Submitted to: Contest #310

I don't know love

Written in response to: "Write about someone who self-publishes a story that was never meant to be read."

Drama Inspirational

The old man emptied the drawers of the cabinet that had long accompanied his life. The stories he had written were somewhere in there, a draft of a romance, an outline of a children’s book, a poem he wrote while waiting in a doctor’s office, the book idea he had in the middle of the night that was never written, the stories that were shaped by his life.

After all the time, the cabinet was falling apart. The old man had restored it a few times, but the damaged parts could not be recovered.

Now, the bottom drawer, almost empty, holds the place of a single page. The page had no value on itself; it was no fancy paper, or even written with a pen. The handwriting, like the old man’s fingerprint, an unquestioned authorship. Still, the words didn’t seem to appear in any memory.

In the paper, a simple story came into view. The unknown main character describing his difficulty with love. As the lines progressed, the narrative began to feel familiar.

When he reached the end, his eyes watered, unable to contain it, displaying compassion for his forgotten character, whose life was just his own, written on paper.

On each passing day, something began to bother the old man; the forgotten story had a strong hold on his thoughts. The lack of ending, as well as the fact that his memory had betrayed him, kept him awake. In an attempt to quiet his mind, he decided to finish the story. Knowing that his story deserved a better ending, his life was not just what was on that paper.

“ Years later, you realize you were wrong, love was never about relating to love songs, knowing how to replicate the feeling on paper, or even knowing how to feel it all al. It was about watering a plant for a neighbor, feeding a stray cat, because you couldn’t take it home. It was about sharing a story with a friend, hugging a brother. It was about the little things life gives you, the things you share with others.

And a love story is just a slice of someone’s life, you can’t show its whole on paper. You can’t write a happy ending by putting a period on a happy part. The story goes on, even if you don’t like it.

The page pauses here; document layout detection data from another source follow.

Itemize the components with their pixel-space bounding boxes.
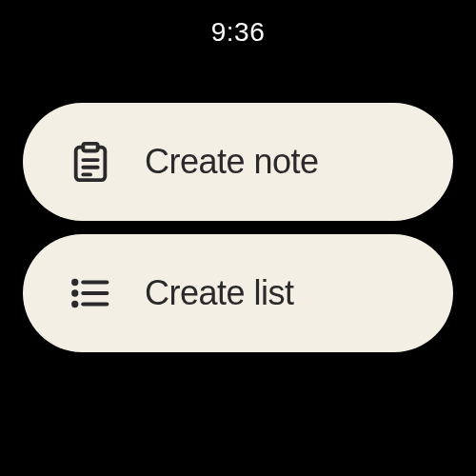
list-icon bbox=[69, 271, 112, 315]
clipboard-icon bbox=[69, 140, 112, 184]
svg-point-7 bbox=[73, 281, 76, 284]
actions-container: Create note Create list bbox=[23, 103, 453, 352]
svg-point-9 bbox=[73, 303, 76, 306]
svg-rect-0 bbox=[83, 144, 97, 151]
svg-point-8 bbox=[73, 291, 76, 294]
clock-time: 9:36 bbox=[211, 17, 266, 48]
create-list-button[interactable]: Create list bbox=[23, 234, 453, 352]
create-note-label: Create note bbox=[145, 142, 319, 182]
create-list-label: Create list bbox=[145, 273, 294, 313]
create-note-button[interactable]: Create note bbox=[23, 103, 453, 221]
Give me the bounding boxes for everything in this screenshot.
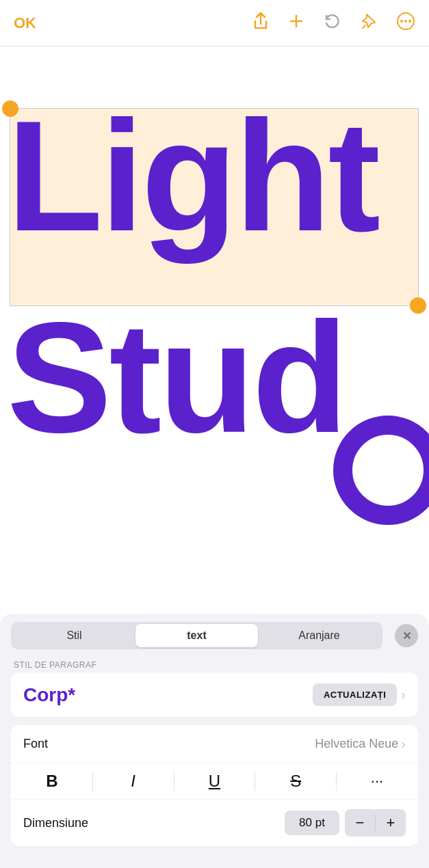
increase-size-button[interactable]: + (376, 809, 406, 837)
size-label: Dimensiune (23, 816, 88, 830)
svg-point-1 (400, 20, 403, 23)
svg-point-2 (404, 20, 407, 23)
undo-icon[interactable] (324, 13, 341, 33)
section-label: STIL DE PARAGRAF (0, 655, 429, 673)
toolbar: OK (0, 0, 429, 46)
format-divider-2 (174, 772, 174, 791)
toolbar-icons (252, 12, 415, 35)
pin-icon[interactable] (361, 12, 377, 34)
size-row: Dimensiune 80 pt − + (11, 800, 418, 846)
bottom-panel: Stil text Aranjare ✕ STIL DE PARAGRAF Co… (0, 614, 429, 868)
tab-bar: Stil text Aranjare ✕ (0, 614, 429, 655)
more-format-button[interactable]: ··· (360, 772, 394, 790)
tab-group: Stil text Aranjare (11, 622, 382, 649)
tab-text[interactable]: text (135, 624, 258, 647)
add-icon[interactable] (288, 13, 304, 33)
decrease-size-button[interactable]: − (345, 809, 375, 837)
corp-label: Corp* (23, 684, 75, 706)
size-stepper: − + (345, 809, 406, 837)
size-value: 80 pt (285, 811, 339, 835)
svg-point-3 (408, 20, 411, 23)
format-divider-3 (255, 772, 255, 791)
canvas-text-light[interactable]: Light (7, 98, 378, 255)
ok-button[interactable]: OK (14, 14, 36, 32)
font-row[interactable]: Font Helvetica Neue › (11, 725, 418, 763)
underline-button[interactable]: U (197, 773, 231, 789)
update-btn-group: ACTUALIZAȚI › (313, 683, 406, 706)
bold-button[interactable]: B (35, 773, 69, 789)
font-label: Font (23, 737, 48, 751)
canvas-text-stud[interactable]: Stud (7, 299, 346, 457)
paragraph-style-chevron[interactable]: › (401, 687, 406, 703)
handle-bottom-right[interactable] (410, 297, 426, 314)
more-icon[interactable] (396, 12, 415, 35)
canvas-partial-letter (333, 416, 429, 525)
update-button[interactable]: ACTUALIZAȚI (313, 683, 397, 706)
format-divider-1 (92, 772, 93, 791)
size-controls: 80 pt − + (285, 809, 406, 837)
font-name: Helvetica Neue (315, 737, 398, 751)
settings-card: Font Helvetica Neue › B I U S ··· Dimens… (11, 725, 418, 846)
paragraph-style-row: Corp* ACTUALIZAȚI › (11, 673, 418, 717)
close-button[interactable]: ✕ (395, 624, 418, 647)
italic-button[interactable]: I (116, 773, 151, 789)
font-value: Helvetica Neue › (315, 736, 406, 752)
tab-stil[interactable]: Stil (13, 624, 135, 647)
strikethrough-button[interactable]: S (278, 773, 313, 789)
format-divider-4 (336, 772, 337, 791)
share-icon[interactable] (252, 12, 269, 35)
font-chevron[interactable]: › (401, 736, 406, 752)
format-row: B I U S ··· (11, 763, 418, 800)
tab-aranjare[interactable]: Aranjare (258, 624, 380, 647)
canvas-area[interactable]: Light Stud (0, 46, 429, 525)
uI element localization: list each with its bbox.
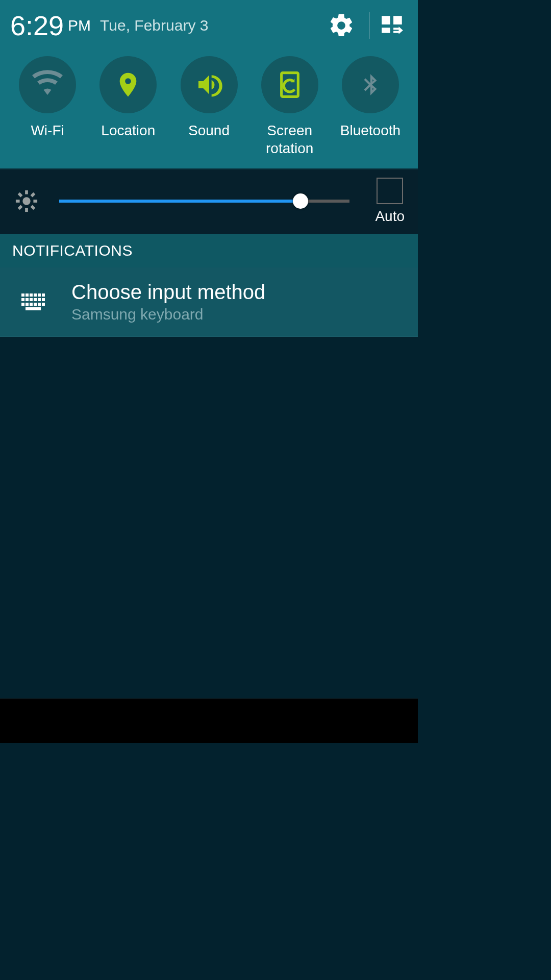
- empty-area: [0, 337, 418, 698]
- auto-brightness-label: Auto: [375, 208, 405, 225]
- settings-button[interactable]: [326, 10, 357, 41]
- svg-rect-26: [26, 303, 29, 306]
- screen-rotation-icon: [276, 70, 304, 99]
- grid-icon: [380, 13, 405, 38]
- wifi-toggle[interactable]: Wi-Fi: [7, 56, 88, 157]
- keyboard-icon: [18, 287, 49, 317]
- notifications-section-header: NOTIFICATIONS: [0, 234, 418, 267]
- svg-rect-18: [42, 293, 45, 297]
- svg-rect-17: [38, 293, 41, 297]
- sound-icon: [195, 70, 223, 99]
- clock-ampm: PM: [68, 17, 91, 34]
- wifi-label: Wi-Fi: [31, 121, 64, 139]
- location-label: Location: [101, 121, 155, 139]
- svg-rect-1: [393, 16, 402, 24]
- screen-rotation-toggle[interactable]: Screen rotation: [249, 56, 330, 157]
- brightness-slider[interactable]: [59, 191, 349, 211]
- svg-rect-24: [42, 298, 45, 301]
- notification-item[interactable]: Choose input method Samsung keyboard: [0, 267, 418, 337]
- notification-subtitle: Samsung keyboard: [71, 306, 265, 323]
- brightness-row: Auto: [0, 168, 418, 234]
- svg-line-12: [32, 193, 35, 197]
- bluetooth-toggle[interactable]: Bluetooth: [330, 56, 411, 157]
- svg-point-4: [22, 197, 30, 205]
- quick-panel-edit-button[interactable]: [377, 10, 408, 41]
- navigation-bar[interactable]: [0, 698, 418, 743]
- clock-date: Tue, February 3: [100, 17, 208, 34]
- svg-rect-29: [38, 303, 41, 306]
- svg-rect-30: [42, 303, 45, 306]
- bluetooth-label: Bluetooth: [340, 121, 400, 139]
- notification-title: Choose input method: [71, 281, 265, 304]
- sound-label: Sound: [188, 121, 230, 139]
- wifi-icon: [32, 69, 63, 100]
- location-icon: [114, 70, 142, 99]
- svg-rect-28: [34, 303, 37, 306]
- svg-rect-23: [38, 298, 41, 301]
- svg-rect-25: [21, 303, 24, 306]
- screen-rotation-label: Screen rotation: [266, 121, 313, 157]
- auto-brightness-checkbox[interactable]: [377, 178, 403, 204]
- svg-line-9: [19, 193, 22, 197]
- brightness-slider-fill: [59, 200, 300, 203]
- svg-rect-31: [26, 307, 41, 310]
- svg-rect-14: [26, 293, 29, 297]
- clock-time: 6:29: [10, 12, 64, 39]
- svg-line-11: [19, 206, 22, 209]
- svg-rect-21: [30, 298, 33, 301]
- svg-rect-16: [34, 293, 37, 297]
- svg-rect-22: [34, 298, 37, 301]
- brightness-settings-button[interactable]: [13, 188, 40, 214]
- svg-rect-20: [26, 298, 29, 301]
- svg-rect-27: [30, 303, 33, 306]
- svg-rect-13: [21, 293, 24, 297]
- quick-toggles-row: Wi-Fi Location Sound: [0, 51, 418, 168]
- svg-rect-0: [382, 16, 390, 24]
- svg-rect-15: [30, 293, 33, 297]
- gear-icon: [328, 12, 355, 39]
- brightness-slider-thumb[interactable]: [293, 193, 308, 209]
- location-toggle[interactable]: Location: [88, 56, 168, 157]
- bluetooth-icon: [358, 72, 383, 97]
- header-divider: [369, 12, 370, 39]
- status-header: 6:29 PM Tue, February 3: [0, 0, 418, 51]
- svg-rect-19: [21, 298, 24, 301]
- svg-rect-2: [382, 28, 390, 33]
- sound-toggle[interactable]: Sound: [168, 56, 249, 157]
- svg-line-10: [32, 206, 35, 209]
- brightness-gear-icon: [15, 189, 38, 213]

You finally get to grasp the idea that a love story doesn’t need to be about romance. So you drop the pen and close the page, finishing the story. “

As he drew the last letter, he knew. He couldn’t keep it for himself, forgotten in an old cabinet, where not even memory could reach it. He had to show the world, show his own life story, show that life shouldn’t be defined by how you love, that life is not defined by one type of love. So, despite the unknown wish of his younger self, which he couldn’t remember. He declared his story, publishing it, to whoever wanted to read it.

Chewing on a pencil, the young man stared at an empty page in his notebook. He wanted to write, he wanted to write about love, hopefully with a happy ending. Still, a problem persisted; he had never experienced it firsthand. The young man had never held someone else’s hand, felt a spark appear, gone on a date, or even had a crush. Maybe a way to start it was, not knowing what it was. Maybe it was a way to tell a story.

So he wrote that, unintentionally shaping the character exactly how he felt, his lack of love, his secrets, secrets so deep he didn’t even know he had them, the way he viewed life. The words came with no difficulty, like a weight on being lifted from his shoulders and put on the words.

And as the pencil glided over the paper, the story began to appear:

“Falling in love was never easy for you, maybe because you couldn’t trust anyone with your feelings, or maybe it wasn’t time for you to love.

It all started in your teenage years, everyone’s hormones raging, lust in every face, but yours.

It took time adjusting to the jokes and laughter, to the names they called you, the isolation they caused. But as slow as the days passed, the years fled by. And before you knew, you had grown up, and despite all your prayers, romance hadn’t knocked on your door. It wasn’t like you didn’t look everywhere for it, like you didn’t hope that it was in every shadow in the corner of your eye.

Soon, you started giving up on it and looked to satisfy your need to love in other ways, living vicariously through fictional characters, friends, and your imagination. People said that “you will find it when you stop looking for it”, so you stopped, and it still hadn’t shown up.

As the hope slowly died, you decided, if you were not going to live it, you were going to write about it. So you wrote, and you wrote, and soon you knew every plot, every way someone could fall in love, every way someone could fall out of love. But it all seemed fake, mainly because it was, you never had lived anything like that ....“

He stopped, he couldn’t continue, he didn’t know how. His story was based way too much on his life. He feared that if he wrote that his character would find fulfillment in other types of love, it would seal his fate. And he couldn’t end it with him finding love, the character had become too much like him, it had become real, he didn't know how to write his own love story.

Promising to himself that the story should never be finished, that no one should ever read it, that it should be hidden. He put the paper in the bottom drawer of his cabinet, in a place where stories went to be forgotten, hoping to erase the words he had written.